Lo confesso. Da iscritto all’Albo dei Pubblicisti da una vita, non ho mai capito bene, a partire dalle prime battaglie per la libertà d’antenna combattute sia con la toga che a mezzo stampa, dove in me finisca l’avvocato e cominci il giornalista. E viceversa,
Prendiamo la vicenda di ‘Mani pulite’ quando vigeva, ad opera del famoso Pool milanese, quello che insigni giuristi ebbero a definire ironicamente ‘Rito Ambrosiano’.Vale a dire una interpretazione del tutto inedita e originale circa il verificarsi di quel ‘pericolo di reiterazione del reato’ che, ai sensi di legge consente la carcerazione preventiva dell’indagato. Considerato che il ‘rito’ in questione era stato a poco a poco adottato dai PM (e dai Gip) di mezza Italia ero, all’epoca, un penalista alquanto arrabbiato. E così, presa metaforicamente in mano l’altra tessera, mi parve doveroso commentare a modo mio sul periodico nazionale che ospitava una mia rubrica, quanto sorprendentemente affermato dal Procuratore Capo Saverio Borrelli sul ‘Sole 24 ore’ del luglio 1992 in risposta alle garbate proteste di Giovanni Maria Flick (futuro Ministro della Giustizia) circa il ‘Rito’ in questione.

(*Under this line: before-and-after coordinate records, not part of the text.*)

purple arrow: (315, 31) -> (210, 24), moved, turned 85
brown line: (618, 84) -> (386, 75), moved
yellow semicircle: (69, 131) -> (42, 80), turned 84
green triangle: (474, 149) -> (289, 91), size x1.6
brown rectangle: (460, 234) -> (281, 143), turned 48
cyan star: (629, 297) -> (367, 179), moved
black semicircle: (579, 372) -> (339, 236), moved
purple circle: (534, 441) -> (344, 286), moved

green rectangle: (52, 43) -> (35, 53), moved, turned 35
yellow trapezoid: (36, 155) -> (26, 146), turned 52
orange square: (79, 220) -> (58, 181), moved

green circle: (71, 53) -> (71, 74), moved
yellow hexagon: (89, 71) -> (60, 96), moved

“Neppure la confessione – sosteneva dunque il Borrelli – può considerarsi sufficiente a comprovare la cessazione di pericolosità del soggetto e quindi a giustificare la rimessione in libertà. Occorre un contributo collaborativo allo smantellamento del sottosistema cui l’indagato apparteneva, come elemento idoneo a provare l’inversione di rotta del soggetto, la sua dissociazione dal programma illegale, la sua inaffidabilità agli occhi dei sodali superstiti, dunque la cessazione di pericolosità cui consegue la rimessione di libertà”.

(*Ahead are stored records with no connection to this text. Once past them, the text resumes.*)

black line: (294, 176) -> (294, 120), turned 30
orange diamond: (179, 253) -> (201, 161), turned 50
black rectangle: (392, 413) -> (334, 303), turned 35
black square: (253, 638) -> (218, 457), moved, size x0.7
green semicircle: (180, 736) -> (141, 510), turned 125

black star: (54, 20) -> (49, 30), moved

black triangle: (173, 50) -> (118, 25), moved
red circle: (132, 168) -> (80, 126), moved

Il rito Ambrosiano è tutto in queste testuali parole del Procuratore Capo. Non basta che tu confessi il reato. Devi fare il nome dei tuoi complici e illustrarci il funzionamento della intera faccenda. Devi, di conseguenza renderti talmente odioso ai tuoi ex amici da escludere future pericolose frequentazioni… Altrimenti resti dentro.

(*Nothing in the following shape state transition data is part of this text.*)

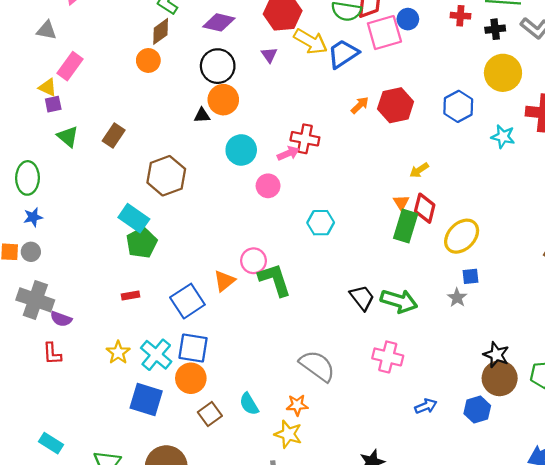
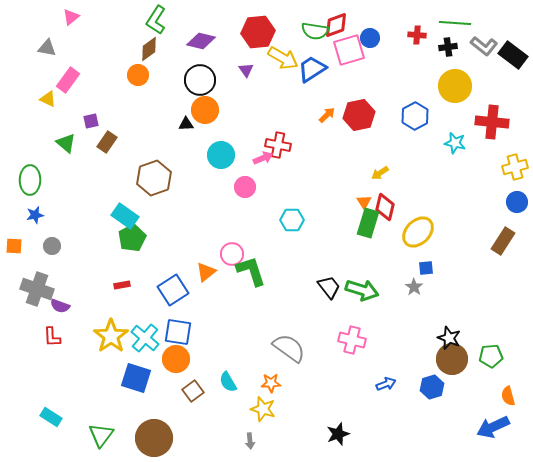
purple square: (53, 104) -> (91, 121), moved
gray circle: (31, 252) -> (52, 246), moved
yellow star: (118, 352) -> (111, 336), size x1.6

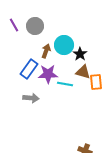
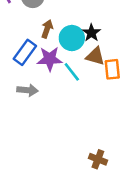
cyan circle: (64, 45) -> (72, 38), moved
cyan line: (65, 84) -> (72, 72), turned 42

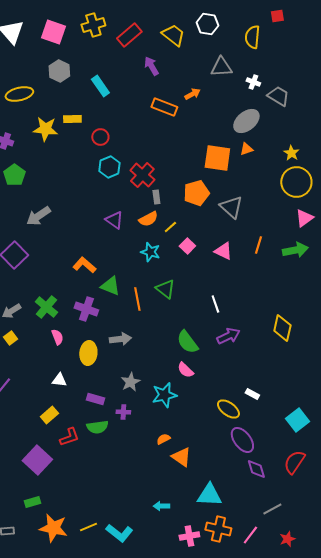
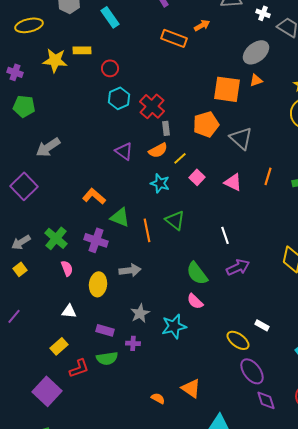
green pentagon: (14, 175) -> (24, 106), turned -30
orange semicircle: (163, 439) -> (158, 398), moved, turned 56

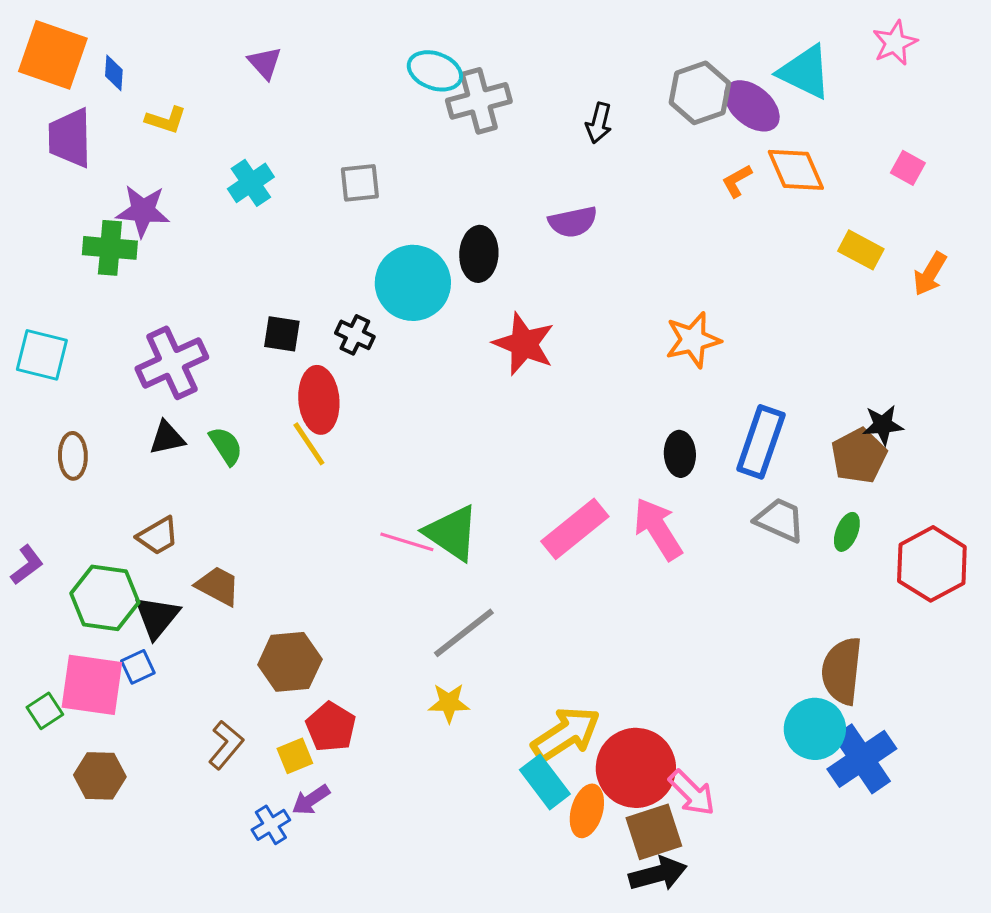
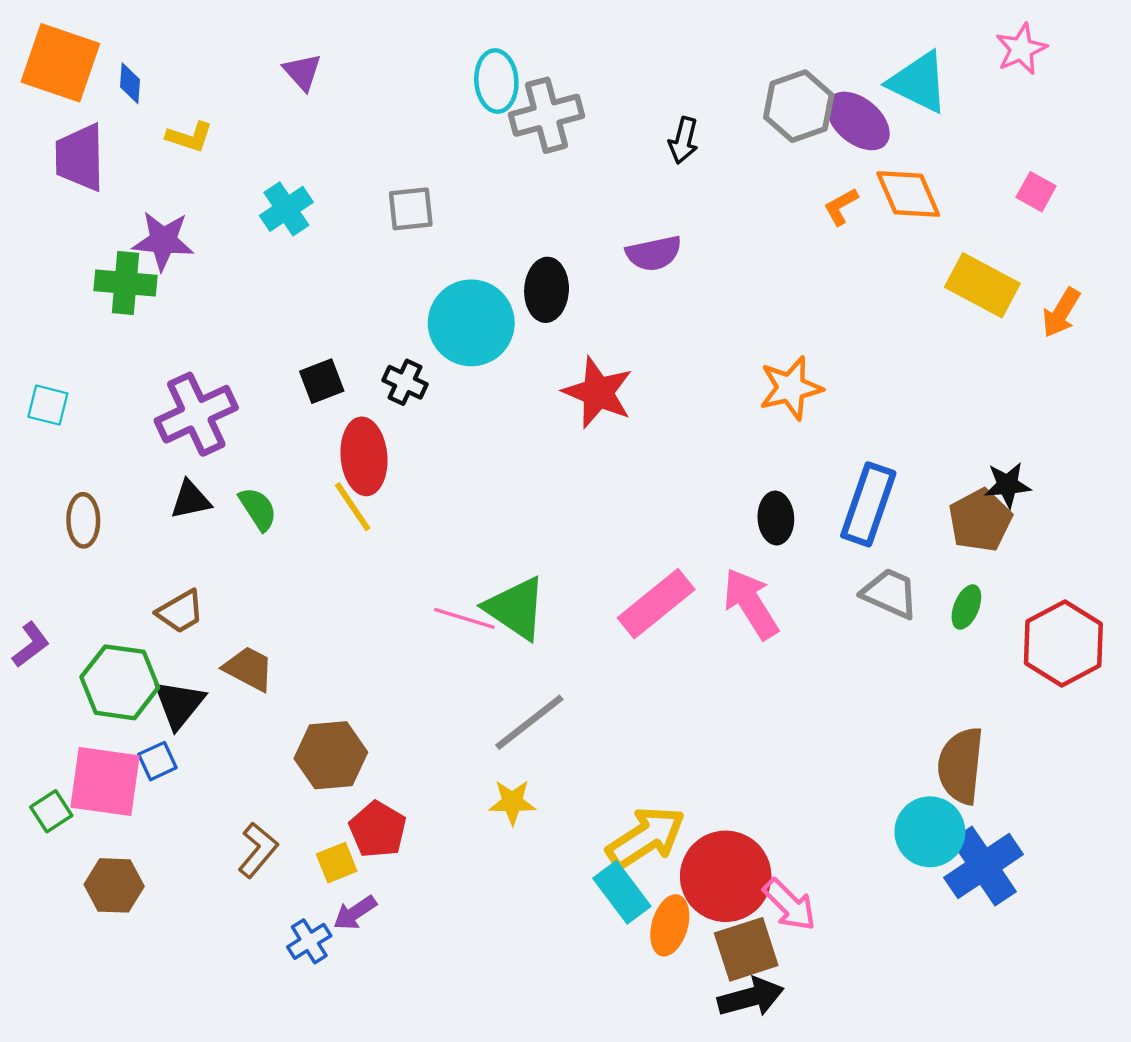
cyan ellipse: (435, 71) -> (496, 81), turned 66
yellow rectangle: (861, 250) -> (982, 285), size x1.4
black square: (282, 334) -> (322, 381), turned -30
cyan square: (42, 355) -> (48, 405), size x0.7

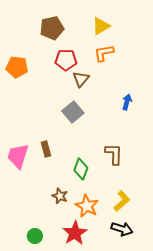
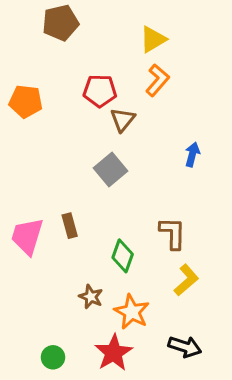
brown pentagon: (52, 28) -> (61, 23), moved
orange L-shape: (104, 53) -> (157, 80), turned 140
yellow L-shape: (122, 201) -> (186, 280), moved

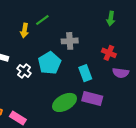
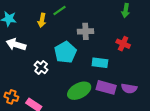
white cross: (24, 71) -> (41, 67), moved
cyan rectangle: (85, 73) -> (100, 63), turned -63
purple semicircle: (121, 73) -> (129, 88), moved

Bene. Il Parlamento, con legge 8 agosto 1995, integrava finalmente e a scanso di equivoci interpretativi il testo dell’articolo 274 del codice di procedura penale concernente le misure cautelari, disponendo che “le situazioni di concreto ed attuale pericolo non possono essere individuate nel rifiuto della persona sottoposta alle indagini di rendere dichiarazioni o nella mancata ammissione degli addebiti”. In applicazione di tali principi la Suprema Corte di Cassazione ribadiva che “dalla natura dello strumento cautelare personale deve esulare ogni sorta di pressione sull’Indagato”, definendo pertanto inammissibile una “finalizzazione del mezzo cautelare diretta ad assicurare collaborazione, dissociazione e ammissione degli addebiti, da parte dell’Indagato stessov. Più chiaro di così…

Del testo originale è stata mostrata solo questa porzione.